In mezzo a tutto questo c’è stata anche la meravigliosa avventura della Nazionale. È un uomo vero e proprio per questo Bearzot aveva una stima infinita di lui. Un giorno di fine ottobre 1980 arrivò la prima convocazione che Marini salutò così: “Se io vado in Nazionale vuol dire che la classe operaia può andare in Paradiso”. Nel paradiso calcistico ci è andato per davvero, vincendo il Mundial 1982, 5 presenze tra cui la mitica partita contro il Brasile e la semifinale contro la Polonia. Niente finale, ma va benissimo così.
Uomo-spogliatoio per eccellenza, per l’esempio che ha sempre dato come calciatore, per la sua fraterna capacità di richiamare i lavativi, per la pacatezza delle sue dichiarazioni. Ma anche per la coinvolgente carica umana che ha sempre dimostrato. Nel privato dei ritiri è sempre stato un trascinatore, organizzatore di scherzi sani e mai sopra le righe, talentuoso nello strimpellare la chitarra cantandoci sopra le canzoni dei grandi cantautori italiani.
Ha avuto diversi soprannomi e diversi ne ha inventati. Da giocatore per i compagni era "il pirata" o più velocemente “Malik”. Per qualche giornalista era “Pinna d’oro” perché dava la sensazione di avere dei piedoni sproporzionati rispetto al resto del corpo.
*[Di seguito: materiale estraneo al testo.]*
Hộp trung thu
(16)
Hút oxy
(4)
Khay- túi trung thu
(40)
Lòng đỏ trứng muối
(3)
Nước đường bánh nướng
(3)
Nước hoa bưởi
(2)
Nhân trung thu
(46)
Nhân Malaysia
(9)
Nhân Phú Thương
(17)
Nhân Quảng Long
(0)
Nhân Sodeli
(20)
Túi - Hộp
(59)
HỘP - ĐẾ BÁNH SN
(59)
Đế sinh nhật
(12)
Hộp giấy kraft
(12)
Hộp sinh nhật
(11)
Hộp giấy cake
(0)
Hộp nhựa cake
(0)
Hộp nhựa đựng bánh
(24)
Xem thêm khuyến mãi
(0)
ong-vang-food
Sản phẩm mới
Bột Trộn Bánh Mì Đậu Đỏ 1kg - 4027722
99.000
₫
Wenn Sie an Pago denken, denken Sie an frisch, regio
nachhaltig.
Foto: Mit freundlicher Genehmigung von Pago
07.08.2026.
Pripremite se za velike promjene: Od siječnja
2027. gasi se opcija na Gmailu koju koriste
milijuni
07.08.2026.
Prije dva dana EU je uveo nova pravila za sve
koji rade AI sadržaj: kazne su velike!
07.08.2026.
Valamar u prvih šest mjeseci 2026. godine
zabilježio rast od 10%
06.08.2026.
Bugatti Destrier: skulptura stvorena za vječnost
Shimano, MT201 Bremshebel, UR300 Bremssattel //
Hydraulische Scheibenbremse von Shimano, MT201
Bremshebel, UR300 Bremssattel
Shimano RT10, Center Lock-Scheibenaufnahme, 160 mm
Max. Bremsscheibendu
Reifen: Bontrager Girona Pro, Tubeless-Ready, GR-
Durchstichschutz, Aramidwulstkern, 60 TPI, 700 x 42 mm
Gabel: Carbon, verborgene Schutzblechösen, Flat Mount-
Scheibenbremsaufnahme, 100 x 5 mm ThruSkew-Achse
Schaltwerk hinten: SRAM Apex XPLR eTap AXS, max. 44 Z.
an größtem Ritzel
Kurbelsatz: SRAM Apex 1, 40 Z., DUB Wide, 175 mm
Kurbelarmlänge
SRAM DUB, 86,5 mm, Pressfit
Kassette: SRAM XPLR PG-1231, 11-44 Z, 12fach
A un certo punto è diventato “la coscienza dell’Inter” proprio per quel suo rappresentare la tradizione all’interno di uno spogliatoio che cominciava a prendere l’abitudine di cambiare un po’ troppo spesso occupanti. Tra i soprannomi inventati, il più divertente è sicuramente quello affibbiato a Bergomi: “Zio”. Nella stagione 1980-81. Bersellini annunciò alla squadra che si sarebbe aggregato un ragazzo della Primavera. Entrò appunto Bergomi, con i suoi baffoni e il suo fisico già abbondantemente formato. Marini gli chiese quanti anni avesse davvero e alla risposta “diciassette” gli rise in faccia: “Alla faccia dei diciassette anni, mi sembri mio zio”. E Zio è rimasto per sempre.
Raccontare un grande personaggio come Giampiero Marini in poco spazio è un po’ pretenzioso, la sua carriera è una miniera di aneddoti, però visto che compie 70 anni e che ha ancora la forza di quando era ragazzo unita a un sorriso e a una leggerezza che fanno invidia, chi non l’ha mai visto giocare può farsi un’idea. E noi possiamo augurargli buon compleanno e buon tutto.